Model	Company	Overall	General	Research	Geo.Trans.	Algorithm
GPT-5	OpenAI	36.6%	42.8%	29.1%	41.7%	29.1%
Claude-Sonnet-4.5	Anthropic	31.1%	37.2%	23.7%	38.3%	19.7%
Gemini-2.5-Pro	Google	30.4%	33.8%	26.2%	41.9%	25.3%
Kimi-K2-Instruct	Moonshot	30.4%	34.6%	25.1%	36.7%	23.1%
Doubao-Seed-1.6	ByteDance	26.9%	29.7%	23.4%	40.9%	22.9%
Qwen3-Coder-480B	Alibaba	23.5%	22.7%	24.6%	29.0%	21.8%
DeepSeek-R1	DeepSeek	21.0%	-	-	-	-

Ablation Study¶

Input Context	PassRate	Description
Full Text	Baseline	Includes intro, related work, etc.
Method Only	Statistically superior	No irrelevant context to distract reasoning
Abstract Only	Significantly lower	Insufficient technical detail

Key Findings¶

Strongest model at 36.6%: GPT-5 is far from reliable for PhD-level 3D code.
Research tasks are harder but correlated with General: Geometric basics are necessary but not sufficient for research-level implementation.
Truncating to Method is better: Suggests LLMs face severe difficulties in long-context scientific understanding—more text often means more noise rather than useful information.
Creative correctness: In some cases, models passed tests using different but mathematically equivalent methods, showing true problem-solving.
Geometric Logic Routing (11%): Reflects how classic 3D vision papers are built—combining operators—requiring higher-level system design.

Highlights & Insights¶

First 3D vision code benchmark: Fills a gap in AI coding evaluation for scientific 3D domains.
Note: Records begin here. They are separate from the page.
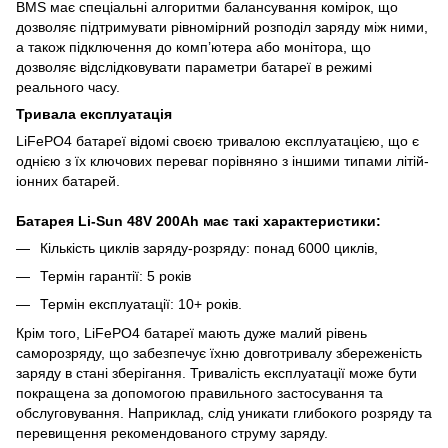
BMS має спеціальні алгоритми балансування комірок, що
дозволяє підтримувати рівномірний розподіл заряду між ними,
а також підключення до комп’ютера або монітора, що
дозволяє відслідковувати параметри батареї в режимі
реального часу.
Тривала експлуатація
LiFePO4 батареї відомі своєю тривалою експлуатацією, що є
однією з їх ключових переваг порівняно з іншими типами літій-
іонних батарей.
Батарея Li-Sun 48V 200Ah має такі характеристики:
Кількість циклів заряду-розряду: понад 6000 циклів,
Термін гарантії: 5 років
Термін експлуатації: 10+ років.
Крім того, LiFePO4 батареї мають дуже малий рівень
саморозряду, що забезпечує їхню довготривалу збереженість
заряду в стані зберігання. Тривалість експлуатації може бути
покращена за допомогою правильного застосування та
обслуговування. Наприклад, слід уникати глибокого розряду та
перевищення рекомендованого струму заряду.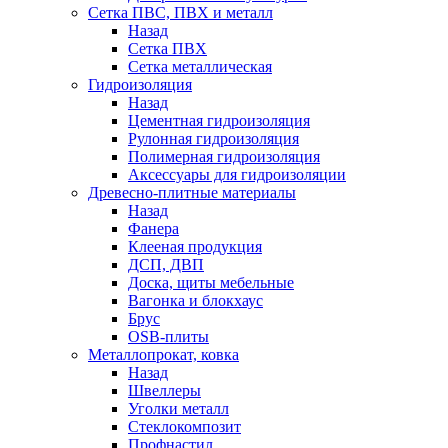
Сетка ПВС, ПВХ и металл
Назад
Сетка ПВХ
Сетка металлическая
Гидроизоляция
Назад
Цементная гидроизоляция
Рулонная гидроизоляция
Полимерная гидроизоляция
Аксессуары для гидроизоляции
Древесно-плитные материалы
Назад
Фанера
Клееная продукция
ДСП, ДВП
Доска, щиты мебельные
Вагонка и блокхаус
Брус
OSB-плиты
Металлопрокат, ковка
Назад
Швеллеры
Уголки металл
Стеклокомпозит
Профнастил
The community-driven, scalable design allows it to grow with new papers.
Insight on "more context is not better": Questions LLM long-context capabilities; Method truncation being superior suggests models are misled by introductory noise.
Paper-to-code paradigm: Directly simulates the research workflow of "reading a paper → implementation," a step toward "automated 3D vision scientists."
Engineering contribution of unit tests: Provides automated, boundary-covering tests that serve as valuable educational material for 3D geometry.
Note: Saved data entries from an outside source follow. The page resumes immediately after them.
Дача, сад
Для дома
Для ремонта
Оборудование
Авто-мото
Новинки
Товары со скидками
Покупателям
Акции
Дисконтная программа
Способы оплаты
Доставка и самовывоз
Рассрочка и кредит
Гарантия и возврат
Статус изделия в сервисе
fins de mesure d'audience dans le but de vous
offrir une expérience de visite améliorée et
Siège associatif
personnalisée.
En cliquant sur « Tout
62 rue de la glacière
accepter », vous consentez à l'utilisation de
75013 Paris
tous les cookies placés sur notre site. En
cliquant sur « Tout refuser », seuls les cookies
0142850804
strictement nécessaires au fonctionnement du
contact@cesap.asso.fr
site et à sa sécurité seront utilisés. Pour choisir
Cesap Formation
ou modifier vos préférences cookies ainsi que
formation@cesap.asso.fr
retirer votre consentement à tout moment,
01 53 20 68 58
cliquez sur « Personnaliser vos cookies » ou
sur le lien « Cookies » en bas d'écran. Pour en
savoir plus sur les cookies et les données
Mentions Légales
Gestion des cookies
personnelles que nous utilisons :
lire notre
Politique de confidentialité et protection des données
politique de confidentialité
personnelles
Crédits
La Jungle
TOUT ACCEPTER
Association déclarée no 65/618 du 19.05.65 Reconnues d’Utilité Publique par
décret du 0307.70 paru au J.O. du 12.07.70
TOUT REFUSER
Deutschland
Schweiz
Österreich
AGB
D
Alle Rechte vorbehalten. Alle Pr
Limitations & Future Work¶

Scale of 100 functions is limited—needs continuous expansion.
Limited to 2025 papers, requiring updates to avoid future data leakage.
Unit test coverage may not be absolute—passing tests doesn't guarantee 100% correctness.
Only evaluates function-level completion—full paper reproduction (training loops, data pipelines) is more challenging.
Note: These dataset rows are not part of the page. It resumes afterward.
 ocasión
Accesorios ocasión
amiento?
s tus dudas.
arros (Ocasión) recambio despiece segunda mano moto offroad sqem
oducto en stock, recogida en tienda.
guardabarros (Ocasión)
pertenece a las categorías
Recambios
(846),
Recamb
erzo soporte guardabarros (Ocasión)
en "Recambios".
vs HumanEval/MBPP: General programming benchmarks without domain knowledge; GeoCodeBench requires deep 3D geometric reasoning.
vs SWE-bench: Repository-level issue solving; GeoCodeBench is function-level paper-to-code.
vs PaperBench: Full paper reproduction; GeoCodeBench focuses on core function components—they are complementary.
vs ResearchCodeBench: Also masks core code but doesn't focus on 3D geometry or diverse testing.

Rating¶

Novelty: ⭐⭐⭐⭐⭐ First 3D vision code benchmark, insightful classification.
Experimental Thoroughness: ⭐⭐⭐⭐⭐ 8 models, context ablation, categorical analysis, case studies.
Writing Quality: ⭐⭐⭐⭐⭐ Transparent and reproducible pipeline.
Value: ⭐⭐⭐⭐⭐ Significant push for automated 3D vision research and scientific LLM evaluation.